Argentina: New Decision Regarding Damages In An Anticompetitive Claim

Last Updated: 10 August 2012
Article by Alfredo M. O'Farrell and Miguel Del Pino

The Commercial Court of Appeals upheld a decision which rejected a claim brought for damages arising from an alleged abuse of dominant position. It sets the stage for the filing of damages claims without the prior intervention of the Antitrust Commission.

Pursuant to the decision issued on February 28, 2012 the Commercial Court of Appeals (the "Court of Appeals") upheld the decision of the First Instance Court in re "Martinez Irma y otro c/ Cervecería y Maltería Quilmes S.A.I.C. Y G. s/ ordinario", which rejected the claim brought by the owners of the beer distribution company "Distribuidora Rodeo" ("Rodeo") against Cervecería y Maltería Quilmes S.A.I.C. ("Quilmes"), Argentina's largest beer company, requesting compensation for damages arising from an alleged abuse of dominant position.

The original lawsuit brought by the distribution company stated that during a twelve-year period it had been involved in the distribution of the products of Embotelladora Los Andes S.A. ("Andes"). According to plaintiff's statements, in 1995 it entered into a distribution agreement with Quilmes, which requested that Rodeo would no longer continue to distribute the products under the "Andes" brand (the "Distribution Agreement"). Furthermore, plaintiff stated that as a consequence of Quilmes's products failure to gain market share it suffered from loss of sales that caused it to become indebted. Also, although plaintiff acknowledged that Quilmes was entitled to impose among its distributors the commercial policies it thought to be most beneficial for its own interests, plaintiff argued that by doing so Quilmes should have not affected the "acquired rights" of years of commercial practices.

The First Instance Court rejected the lawsuit in all its terms since it concluded that plaintiff failed to provide evidence that would otherwise prove the existence of an abusive conduct carried out by Quilmes. Furthermore, the decision stated that plaintiff failed to provide evidence that would indicate that it had suffered from loss of sales since it was a household fact that Quilmes was a well known brand and also no evidence towards demonstrating the inferiority of Quilmes's products as opposed to Andes' products had been provided.

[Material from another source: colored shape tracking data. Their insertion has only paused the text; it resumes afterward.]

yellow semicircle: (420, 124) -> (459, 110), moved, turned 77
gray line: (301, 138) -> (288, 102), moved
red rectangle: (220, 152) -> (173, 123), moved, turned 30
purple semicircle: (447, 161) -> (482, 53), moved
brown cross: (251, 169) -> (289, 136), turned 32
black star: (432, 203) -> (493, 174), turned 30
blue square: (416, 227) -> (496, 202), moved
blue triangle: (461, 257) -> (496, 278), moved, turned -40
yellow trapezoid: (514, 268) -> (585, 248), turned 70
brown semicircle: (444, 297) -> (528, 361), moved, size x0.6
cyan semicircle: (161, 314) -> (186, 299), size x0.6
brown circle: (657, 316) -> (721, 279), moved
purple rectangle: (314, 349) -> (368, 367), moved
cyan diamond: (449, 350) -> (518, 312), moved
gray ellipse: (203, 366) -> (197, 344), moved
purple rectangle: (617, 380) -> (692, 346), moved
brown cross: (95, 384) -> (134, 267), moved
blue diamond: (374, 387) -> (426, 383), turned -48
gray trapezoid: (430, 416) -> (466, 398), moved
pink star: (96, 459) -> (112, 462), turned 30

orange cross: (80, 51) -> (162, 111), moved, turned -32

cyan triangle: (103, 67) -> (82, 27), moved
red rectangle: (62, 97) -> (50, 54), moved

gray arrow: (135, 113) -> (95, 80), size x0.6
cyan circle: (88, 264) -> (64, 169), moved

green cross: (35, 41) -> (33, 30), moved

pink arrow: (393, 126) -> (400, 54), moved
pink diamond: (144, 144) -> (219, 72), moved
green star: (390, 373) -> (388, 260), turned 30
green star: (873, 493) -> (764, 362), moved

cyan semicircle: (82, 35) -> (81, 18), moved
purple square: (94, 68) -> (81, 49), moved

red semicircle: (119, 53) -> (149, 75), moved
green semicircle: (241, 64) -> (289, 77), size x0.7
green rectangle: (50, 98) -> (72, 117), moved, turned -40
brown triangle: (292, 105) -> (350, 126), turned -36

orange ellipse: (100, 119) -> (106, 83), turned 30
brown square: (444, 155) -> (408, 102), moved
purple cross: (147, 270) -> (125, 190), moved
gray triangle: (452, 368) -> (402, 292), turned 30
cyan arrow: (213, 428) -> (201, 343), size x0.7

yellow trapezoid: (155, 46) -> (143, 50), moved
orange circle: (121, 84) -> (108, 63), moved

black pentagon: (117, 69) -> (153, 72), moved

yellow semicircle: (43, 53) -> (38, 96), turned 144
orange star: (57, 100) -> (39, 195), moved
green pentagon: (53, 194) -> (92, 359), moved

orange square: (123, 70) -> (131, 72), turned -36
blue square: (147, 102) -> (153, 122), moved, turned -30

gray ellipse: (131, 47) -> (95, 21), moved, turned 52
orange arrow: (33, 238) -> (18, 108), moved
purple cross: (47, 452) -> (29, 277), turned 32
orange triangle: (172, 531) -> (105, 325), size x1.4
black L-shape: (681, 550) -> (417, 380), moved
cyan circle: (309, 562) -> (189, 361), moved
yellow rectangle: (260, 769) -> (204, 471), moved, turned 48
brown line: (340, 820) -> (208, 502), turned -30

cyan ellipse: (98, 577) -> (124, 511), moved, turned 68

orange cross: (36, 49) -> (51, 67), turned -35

Pursuant to the analysis of the Court of Appeals, notwithstanding the commercial importance of Quilmes, it could not be concluded that Rodeo had been forced to enter into an exclusive distribution agreement with Quilmes. According to the Court of Appeals it was a well-known fact that it is a matter of necessity for the businessman to pursue a vertical integration among its different distributors and for that purpose it was necessary to have a centralized decision-making unit that would be obtained by uniform conditions. The Court of Appeals considered that the distributed company designs a uniform brand, image and products commercial policy that would deem reasonable to benefit a certain brand or product over others.

Another issue raised by the Court of Appeals for rejecting the appeal was that, although Quilmes and Rodeo were companies of different magnitude, in a joint business the concept of subordination should not be automatically assimilated with that of dominance, especially when the parties' commercial expertise demands the assessment of the contractual conditions to be entered into as would be required from any businessman.

This case is another example of the increasing number of complaints for damages currently being analyzed by the Courts for anticompetitive practices forbidden by Law No. 25,156 (the "Antitrust Law").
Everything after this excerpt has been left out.